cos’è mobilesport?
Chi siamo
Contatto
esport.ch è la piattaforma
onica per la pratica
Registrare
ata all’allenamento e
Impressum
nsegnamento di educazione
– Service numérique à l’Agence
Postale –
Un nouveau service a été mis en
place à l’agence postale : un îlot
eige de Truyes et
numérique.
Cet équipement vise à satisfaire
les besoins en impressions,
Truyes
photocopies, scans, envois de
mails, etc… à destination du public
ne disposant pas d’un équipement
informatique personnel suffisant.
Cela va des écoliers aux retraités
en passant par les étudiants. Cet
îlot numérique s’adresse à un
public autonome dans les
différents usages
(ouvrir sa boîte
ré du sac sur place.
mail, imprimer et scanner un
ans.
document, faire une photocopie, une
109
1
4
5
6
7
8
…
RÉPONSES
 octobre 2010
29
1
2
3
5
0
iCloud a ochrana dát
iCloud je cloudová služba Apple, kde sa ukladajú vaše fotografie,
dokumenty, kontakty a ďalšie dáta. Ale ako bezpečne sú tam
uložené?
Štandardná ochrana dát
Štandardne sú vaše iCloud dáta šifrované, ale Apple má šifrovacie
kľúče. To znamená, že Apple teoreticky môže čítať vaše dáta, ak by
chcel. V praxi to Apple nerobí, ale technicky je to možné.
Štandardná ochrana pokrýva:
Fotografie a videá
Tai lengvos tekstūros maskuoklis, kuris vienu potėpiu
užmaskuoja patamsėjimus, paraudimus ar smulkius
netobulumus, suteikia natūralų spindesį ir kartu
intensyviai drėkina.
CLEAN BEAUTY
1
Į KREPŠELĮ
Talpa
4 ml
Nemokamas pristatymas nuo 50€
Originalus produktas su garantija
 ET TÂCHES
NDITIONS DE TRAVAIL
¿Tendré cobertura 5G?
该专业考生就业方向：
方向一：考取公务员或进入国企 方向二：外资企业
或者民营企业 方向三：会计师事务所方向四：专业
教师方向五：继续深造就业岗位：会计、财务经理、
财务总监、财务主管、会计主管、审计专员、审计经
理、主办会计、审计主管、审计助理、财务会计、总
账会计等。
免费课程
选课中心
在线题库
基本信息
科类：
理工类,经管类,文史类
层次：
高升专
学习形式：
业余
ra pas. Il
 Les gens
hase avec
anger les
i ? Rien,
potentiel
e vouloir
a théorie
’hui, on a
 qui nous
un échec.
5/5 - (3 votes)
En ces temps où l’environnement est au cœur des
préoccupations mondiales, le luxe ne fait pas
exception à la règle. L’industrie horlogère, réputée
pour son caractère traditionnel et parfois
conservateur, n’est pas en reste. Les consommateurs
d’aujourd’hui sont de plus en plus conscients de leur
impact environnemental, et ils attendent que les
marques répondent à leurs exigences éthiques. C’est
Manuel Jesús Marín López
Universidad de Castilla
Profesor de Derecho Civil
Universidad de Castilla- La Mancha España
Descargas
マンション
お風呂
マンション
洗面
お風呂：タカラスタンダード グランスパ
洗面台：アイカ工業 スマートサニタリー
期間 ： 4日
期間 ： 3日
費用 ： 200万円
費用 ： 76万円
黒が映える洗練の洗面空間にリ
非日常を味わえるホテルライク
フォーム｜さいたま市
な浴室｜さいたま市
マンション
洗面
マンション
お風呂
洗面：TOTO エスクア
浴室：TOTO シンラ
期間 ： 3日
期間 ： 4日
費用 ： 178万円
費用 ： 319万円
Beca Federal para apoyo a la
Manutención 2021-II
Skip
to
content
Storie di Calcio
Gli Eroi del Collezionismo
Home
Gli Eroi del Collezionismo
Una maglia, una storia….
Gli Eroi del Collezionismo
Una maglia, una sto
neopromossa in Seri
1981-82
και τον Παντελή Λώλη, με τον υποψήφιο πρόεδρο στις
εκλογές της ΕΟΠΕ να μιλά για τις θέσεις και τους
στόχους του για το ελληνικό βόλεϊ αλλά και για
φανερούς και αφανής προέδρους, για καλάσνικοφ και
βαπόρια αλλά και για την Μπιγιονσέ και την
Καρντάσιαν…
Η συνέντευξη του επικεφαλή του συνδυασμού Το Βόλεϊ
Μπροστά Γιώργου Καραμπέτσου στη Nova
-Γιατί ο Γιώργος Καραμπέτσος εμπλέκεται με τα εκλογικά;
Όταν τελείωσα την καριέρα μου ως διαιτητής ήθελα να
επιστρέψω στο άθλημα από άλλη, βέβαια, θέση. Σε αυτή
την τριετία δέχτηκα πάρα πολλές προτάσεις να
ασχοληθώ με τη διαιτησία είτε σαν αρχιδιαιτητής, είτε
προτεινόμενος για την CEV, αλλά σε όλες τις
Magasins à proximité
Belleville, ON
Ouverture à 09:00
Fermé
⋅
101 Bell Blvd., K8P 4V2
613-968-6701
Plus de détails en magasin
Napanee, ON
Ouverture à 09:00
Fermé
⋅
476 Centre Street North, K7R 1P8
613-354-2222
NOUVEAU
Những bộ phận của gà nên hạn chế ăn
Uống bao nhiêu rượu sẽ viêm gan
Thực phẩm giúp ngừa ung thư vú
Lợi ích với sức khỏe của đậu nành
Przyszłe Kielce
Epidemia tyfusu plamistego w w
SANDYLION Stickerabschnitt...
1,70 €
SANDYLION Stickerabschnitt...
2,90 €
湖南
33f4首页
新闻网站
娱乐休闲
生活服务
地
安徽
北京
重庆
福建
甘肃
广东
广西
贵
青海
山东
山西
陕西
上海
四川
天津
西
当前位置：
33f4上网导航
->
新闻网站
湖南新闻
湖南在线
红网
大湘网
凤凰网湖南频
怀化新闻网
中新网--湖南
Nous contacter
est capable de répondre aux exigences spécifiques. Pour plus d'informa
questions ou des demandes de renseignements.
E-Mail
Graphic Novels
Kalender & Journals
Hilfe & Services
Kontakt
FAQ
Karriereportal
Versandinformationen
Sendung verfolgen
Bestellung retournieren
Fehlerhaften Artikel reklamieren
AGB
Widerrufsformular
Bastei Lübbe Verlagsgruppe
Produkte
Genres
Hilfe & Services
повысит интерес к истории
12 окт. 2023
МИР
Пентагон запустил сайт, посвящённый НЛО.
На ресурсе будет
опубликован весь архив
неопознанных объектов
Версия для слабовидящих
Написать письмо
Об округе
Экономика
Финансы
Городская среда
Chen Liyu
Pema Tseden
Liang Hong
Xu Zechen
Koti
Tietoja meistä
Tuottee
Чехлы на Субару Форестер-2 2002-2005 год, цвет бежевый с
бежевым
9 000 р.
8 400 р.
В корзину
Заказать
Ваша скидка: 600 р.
* * * *
• **EXERCISE**
Word for word, give the whole listing again.

• **RESULT**
cos’è mobilesport?
Chi siamo
Contatto
esport.ch è la piattaforma
onica per la pratica
Registrare
ata all’allenamento e
Impressum
nsegnamento di educazione
– Service numérique à l’Agence
Postale –
Un nouveau service a été mis en
place à l’agence postale : un îlot
eige de Truyes et
numérique.
Cet équipement vise à satisfaire
les besoins en impressions,
Truyes
photocopies, scans, envois de
mails, etc… à destination du public
ne disposant pas d’un équipement
informatique personnel suffisant.
Cela va des écoliers aux retraités
en passant par les étudiants. Cet
îlot numérique s’adresse à un
public autonome dans les
différents usages
(ouvrir sa boîte
ré du sac sur place.
mail, imprimer et scanner un
ans.
document, faire une photocopie, une
109
1
4
5
6
7
8
…
RÉPONSES
 octobre 2010
29
1
2
3
5
0
iCloud a ochrana dát
iCloud je cloudová služba Apple, kde sa ukladajú vaše fotografie,
dokumenty, kontakty a ďalšie dáta. Ale ako bezpečne sú tam
uložené?
Štandardná ochrana dát
Štandardne sú vaše iCloud dáta šifrované, ale Apple má šifrovacie
kľúče. To znamená, že Apple teoreticky môže čítať vaše dáta, ak by
chcel. V praxi to Apple nerobí, ale technicky je to možné.
Štandardná ochrana pokrýva:
Fotografie a videá
Tai lengvos tekstūros maskuoklis, kuris vienu potėpiu
užmaskuoja patamsėjimus, paraudimus ar smulkius
netobulumus, suteikia natūralų spindesį ir kartu
intensyviai drėkina.
CLEAN BEAUTY
1
Į KREPŠELĮ
Talpa
4 ml
Nemokamas pristatymas nuo 50€
Originalus produktas su garantija
 ET TÂCHES
NDITIONS DE TRAVAIL
¿Tendré cobertura 5G?
该专业考生就业方向：
方向一：考取公务员或进入国企 方向二：外资企业
或者民营企业 方向三：会计师事务所方向四：专业
教师方向五：继续深造就业岗位：会计、财务经理、
财务总监、财务主管、会计主管、审计专员、审计经
理、主办会计、审计主管、审计助理、财务会计、总
账会计等。
免费课程
选课中心
在线题库
基本信息
科类：
理工类,经管类,文史类
层次：
高升专
学习形式：
业余
ra pas. Il
 Les gens
hase avec
anger les
i ? Rien,
potentiel
e vouloir
a théorie
’hui, on a
 qui nous
un échec.
5/5 - (3 votes)
En ces temps où l’environnement est au cœur des
préoccupations mondiales, le luxe ne fait pas
exception à la règle. L’industrie horlogère, réputée
pour son caractère traditionnel et parfois
conservateur, n’est pas en reste. Les consommateurs
d’aujourd’hui sont de plus en plus conscients de leur
impact environnemental, et ils attendent que les
marques répondent à leurs exigences éthiques. C’est
Manuel Jesús Marín López
Universidad de Castilla
Profesor de Derecho Civil
Universidad de Castilla- La Mancha España
Descargas
マンション
お風呂
マンション
洗面
お風呂：タカラスタンダード グランスパ
洗面台：アイカ工業 スマートサニタリー
期間 ： 4日
期間 ： 3日
費用 ： 200万円
費用 ： 76万円
黒が映える洗練の洗面空間にリ
非日常を味わえるホテルライク
フォーム｜さいたま市
な浴室｜さいたま市
マンション
洗面
マンション
お風呂
洗面：TOTO エスクア
浴室：TOTO シンラ
期間 ： 3日
期間 ： 4日
費用 ： 178万円
費用 ： 319万円
Beca Federal para apoyo a la
Manutención 2021-II
Skip
to
content
Storie di Calcio
Gli Eroi del Collezionismo
Home
Gli Eroi del Collezionismo
Una maglia, una storia….
Gli Eroi del Collezionismo
Una maglia, una sto
neopromossa in Seri
1981-82
και τον Παντελή Λώλη, με τον υποψήφιο πρόεδρο στις
εκλογές της ΕΟΠΕ να μιλά για τις θέσεις και τους
στόχους του για το ελληνικό βόλεϊ αλλά και για
φανερούς και αφανής προέδρους, για καλάσνικοφ και
βαπόρια αλλά και για την Μπιγιονσέ και την
Καρντάσιαν…
Η συνέντευξη του επικεφαλή του συνδυασμού Το Βόλεϊ
Μπροστά Γιώργου Καραμπέτσου στη Nova
-Γιατί ο Γιώργος Καραμπέτσος εμπλέκεται με τα εκλογικά;
Όταν τελείωσα την καριέρα μου ως διαιτητής ήθελα να
επιστρέψω στο άθλημα από άλλη, βέβαια, θέση. Σε αυτή
την τριετία δέχτηκα πάρα πολλές προτάσεις να
ασχοληθώ με τη διαιτησία είτε σαν αρχιδιαιτητής, είτε
προτεινόμενος για την CEV, αλλά σε όλες τις
Magasins à proximité
Belleville, ON
Ouverture à 09:00
Fermé
⋅
101 Bell Blvd., K8P 4V2
613-968-6701
Plus de détails en magasin
Napanee, ON
Ouverture à 09:00
Fermé
⋅
476 Centre Street North, K7R 1P8
613-354-2222
NOUVEAU
Những bộ phận của gà nên hạn chế ăn
Uống bao nhiêu rượu sẽ viêm gan
Thực phẩm giúp ngừa ung thư vú
Lợi ích với sức khỏe của đậu nành
Przyszłe Kielce
Epidemia tyfusu plamistego w w
SANDYLION Stickerabschnitt...
1,70 €
SANDYLION Stickerabschnitt...
2,90 €
湖南
33f4首页
新闻网站
娱乐休闲
生活服务
地
安徽
北京
重庆
福建
甘肃
广东
广西
贵
青海
山东
山西
陕西
上海
四川
天津
西
当前位置：
33f4上网导航
->
新闻网站
湖南新闻
湖南在线
红网
大湘网
凤凰网湖南频
怀化新闻网
中新网--湖南
Nous contacter
est capable de répondre aux exigences spécifiques. Pour plus d'informa
questions ou des demandes de renseignements.
E-Mail
Graphic Novels
Kalender & Journals
Hilfe & Services
Kontakt
FAQ
Karriereportal
Versandinformationen
Sendung verfolgen
Bestellung retournieren
Fehlerhaften Artikel reklamieren
AGB
Widerrufsformular
Bastei Lübbe Verlagsgruppe
Produkte
Genres
Hilfe & Services
повысит интерес к истории
12 окт. 2023
МИР
Пентагон запустил сайт, посвящённый НЛО.
На ресурсе будет
опубликован весь архив
неопознанных объектов
Версия для слабовидящих
Написать письмо
Об округе
Экономика
Финансы
Городская среда
Chen Liyu
Pema Tseden
Liang Hong
Xu Zechen
Koti
Tietoja meistä
Tuottee
Чехлы на Субару Форестер-2 2002-2005 год, цвет бежевый с
бежевым
9 000 р.
8 400 р.
В корзину
Заказать
Ваша скидка: 600 р.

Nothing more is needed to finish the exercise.